Blessing orders under the Trusts Act 2019: A timely reminder from Re McAulay‑Inui Family Trust [2026] NZHC 624.
Trustees are often asked to make high‑stakes decisions when exercising their discretion, whether distributing the trust fund, implementing a negotiated settlement, or deciding how to adjust funds between beneficiaries where prior benefits or personal circumstances complicate the outcome. In those moments, a directions application (often referred to in practice as a ‘blessing order’) can provide an important pathway to certainty, reduce the risk of later challenge, and allow trustees to proceed with confidence.
The High Court’s recent decision in Re McAulay‑Inui Family Trust is a useful reminder for trustees that directions are a powerful tool when used for the right reasons, but they are not a default step for routine trustee decision‑making.
What is a “blessing order” in New Zealand?
In New Zealand, what practitioners often call a ‘blessing order’ is typically achieved by an application for directions under section 133 of the Trusts Act 2019. Trustees ask the Court to direct or approve a proposed step in the administration of the trust (for example, a proposed distribution or a settlement implementation).
The practical attraction is section 134, in that a trustee acting under a Court direction is granted statutory protection and treated as having discharged trustee duties in relation to that direction, unless the trustee acted in bad faith in obtaining it.
The case: Re McAulay‑Inui Family Trust [2026] NZHC 624 (Powell J, 17 March 2026)
In Re McAulay‑Inui Family Trust, the trustees (Legal Trustees Ltd and Mr M) sought the High Court’s ‘blessing’ of a proposal to distribute all trust property under section 133 of the Trusts Act 2019 (or alternatively asked the Court to make its own distribution decision if required).
The trustees in this decision were grappling with whether any adjustment should be made in the proposed distribution for money already received by one beneficiary and/or having regard to the beneficiaries’ different personal circumstances. They were anxious to limit their liability to beneficiaries who were not aligned as to how the trust funds should be distributed.

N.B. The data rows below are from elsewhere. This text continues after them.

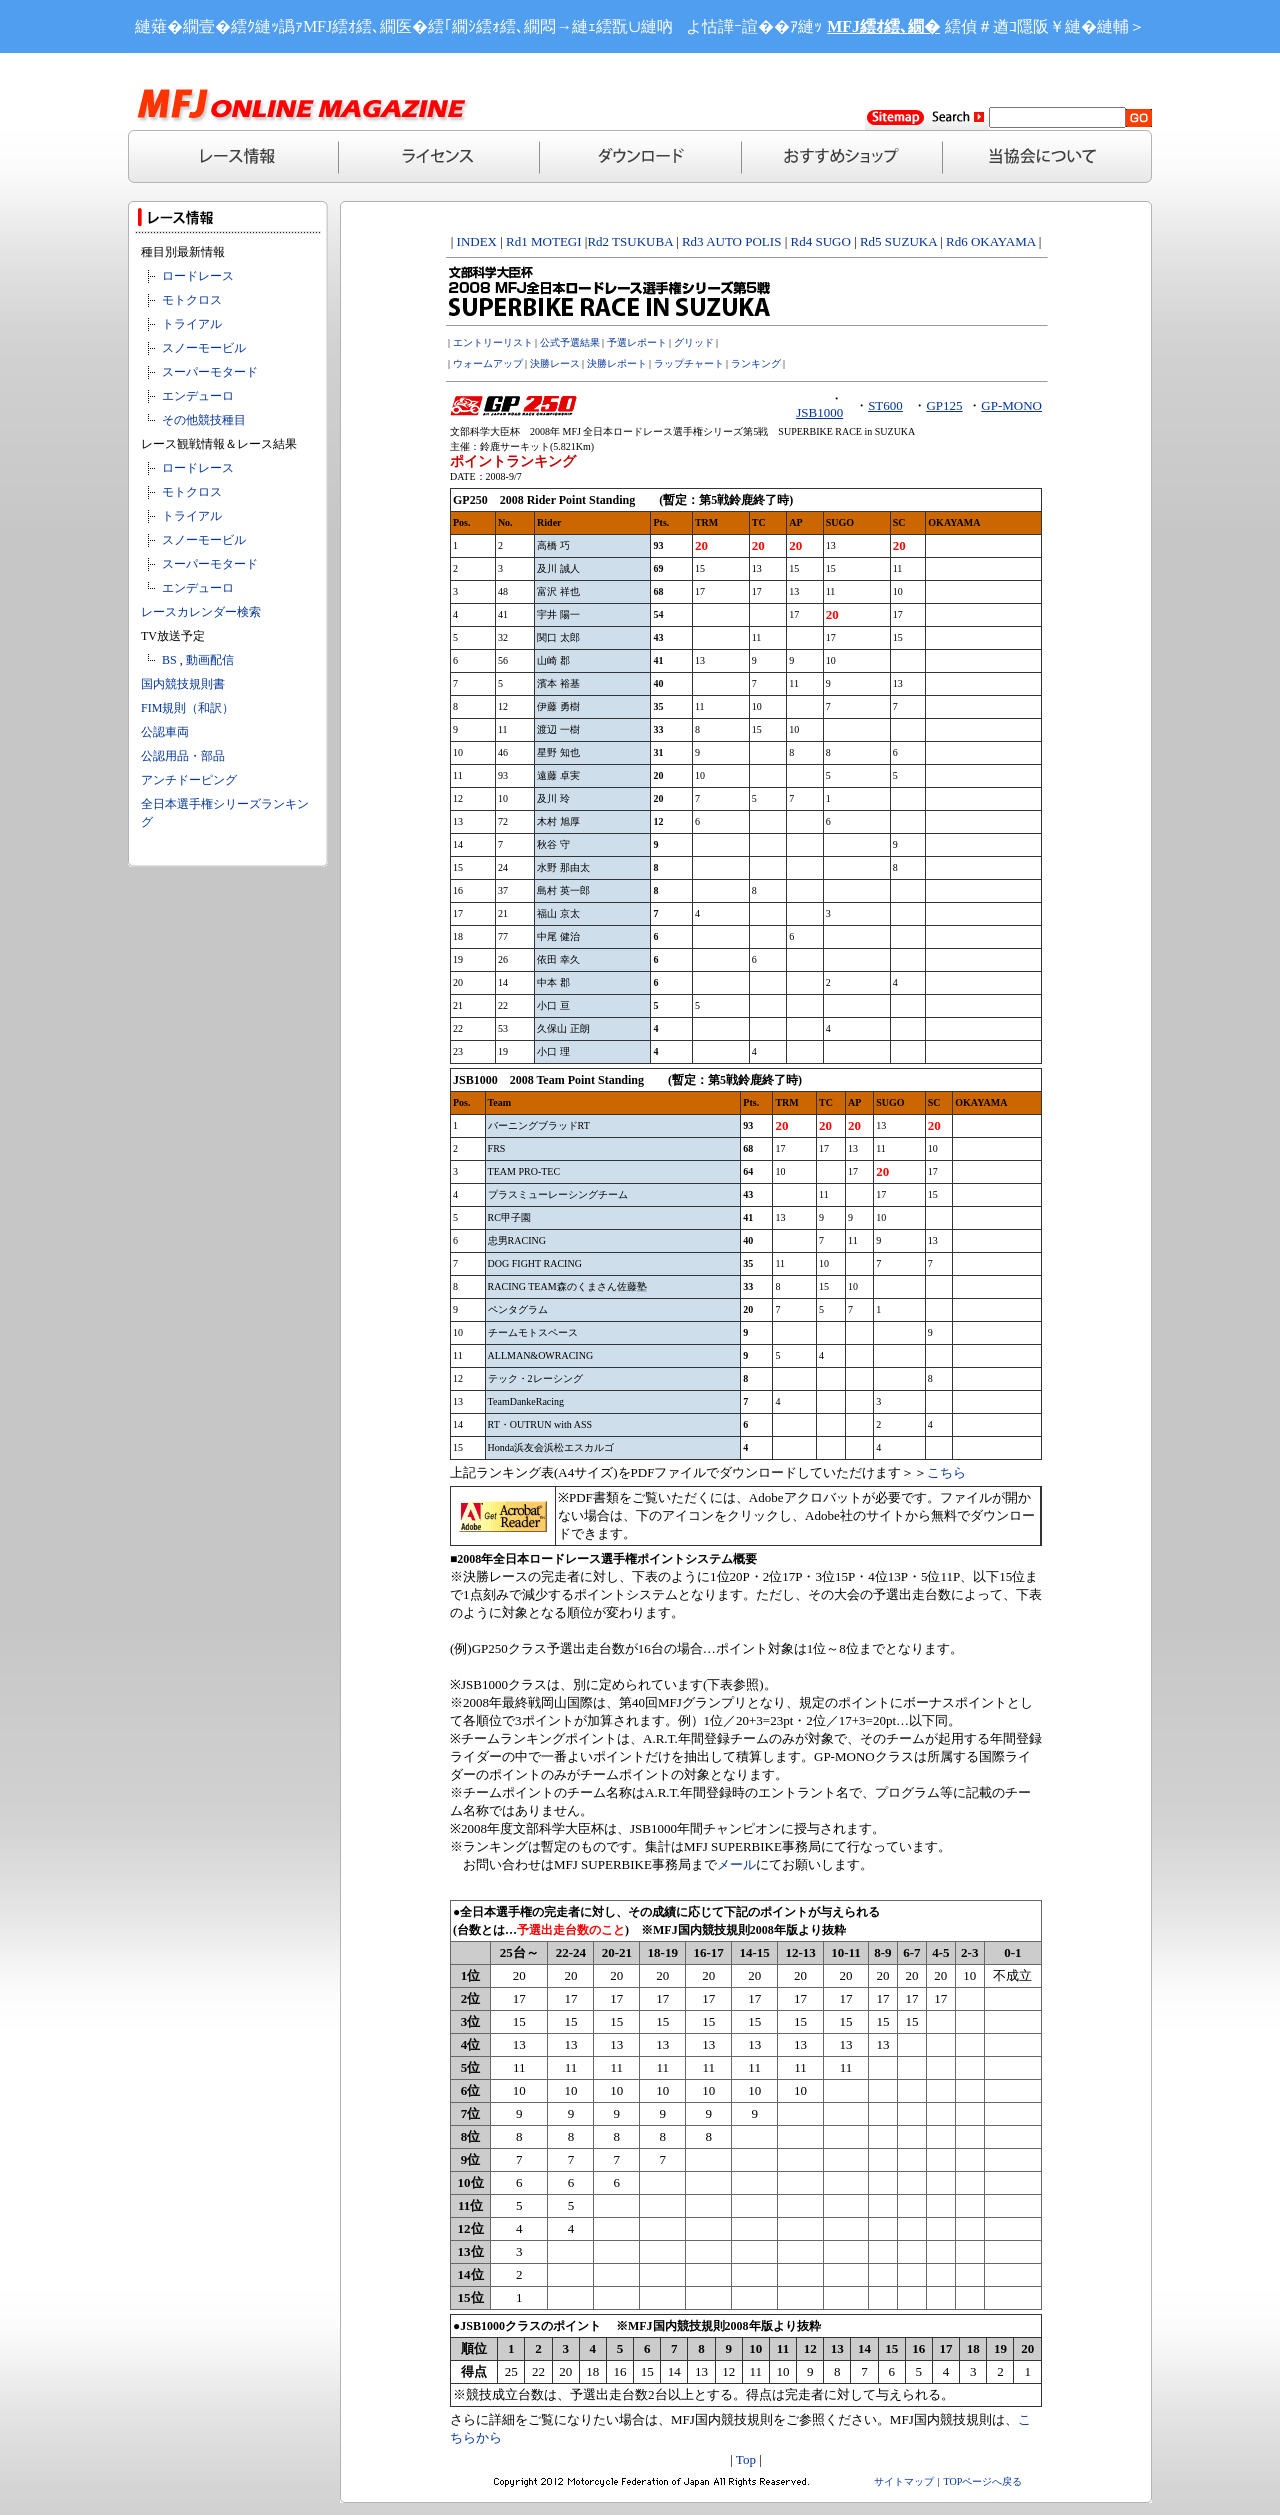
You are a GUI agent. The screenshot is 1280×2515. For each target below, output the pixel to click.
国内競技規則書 (183, 684)
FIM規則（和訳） (187, 708)
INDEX (477, 241)
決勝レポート (617, 363)
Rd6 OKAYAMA (990, 241)
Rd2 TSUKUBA (629, 241)
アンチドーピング (189, 780)
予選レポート (637, 342)
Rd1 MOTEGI (543, 241)
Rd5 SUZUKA (898, 241)
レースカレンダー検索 (201, 612)
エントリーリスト (493, 342)
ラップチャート (689, 363)
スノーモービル (204, 348)
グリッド (694, 342)
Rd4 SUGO (820, 241)
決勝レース (555, 363)
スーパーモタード (210, 372)
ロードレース (198, 276)
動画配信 (210, 660)
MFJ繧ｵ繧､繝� (883, 26)
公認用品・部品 (183, 756)
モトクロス (192, 300)
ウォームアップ (488, 363)
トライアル (192, 324)
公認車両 (165, 732)
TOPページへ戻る (983, 2481)
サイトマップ (904, 2481)
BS (169, 660)
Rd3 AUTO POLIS (730, 241)
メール (736, 1864)
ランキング (756, 363)
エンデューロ (198, 396)
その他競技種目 (204, 420)
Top (746, 2459)
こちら (946, 1472)
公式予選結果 (570, 342)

Why this matters for trustees
A directions application can ‘take the heat out’ of a fraught decision and can be particularly useful where:
- the decision is momentous (e.g. winding up and distributing all trust property),
- there is a real prospect of challenge from one or more beneficiaries,
- there is uncertainty about power, process, or the proper approach to adjustments,
- there are minor, unborn, or unascertained beneficiaries whose interests may be affected, or
- trustees want the practical protection and finality that comes from acting under Court direction.
Equally, directions should not be treated as a rubber stamping exercise. The request engages the Court’s supervisory jurisdiction and is intended to be used where Court input genuinely adds value—for example, where there is real controversy, meaningful risk of later challenge, or a need to protect minors/unborn/unknown beneficiaries—rather than as a default “comfort letter” for ordinary trustee decision‑making.
Such directions applications can be slow and expensive, adding delay and raising the question whether the current approach to such applications is consistent with the Trusts Act 2019 principle of avoiding unnecessary cost and complexity. The application must be served on interested persons (as the Court directs), and the Court retains a discretion whether (and what) directions to give.
In short, s 133 directions are a valuable tool where there is genuine uncertainty or real challenge risk, because trustees who act under a Court direction gain the statutory protection of s 134. But the Court will expect a proper foundation (what the deed says, what orders are sought, jurisdiction, and beneficiary notice/representation), and will be wary of being asked to simply “rubber stamp” an ordinary trustee decision.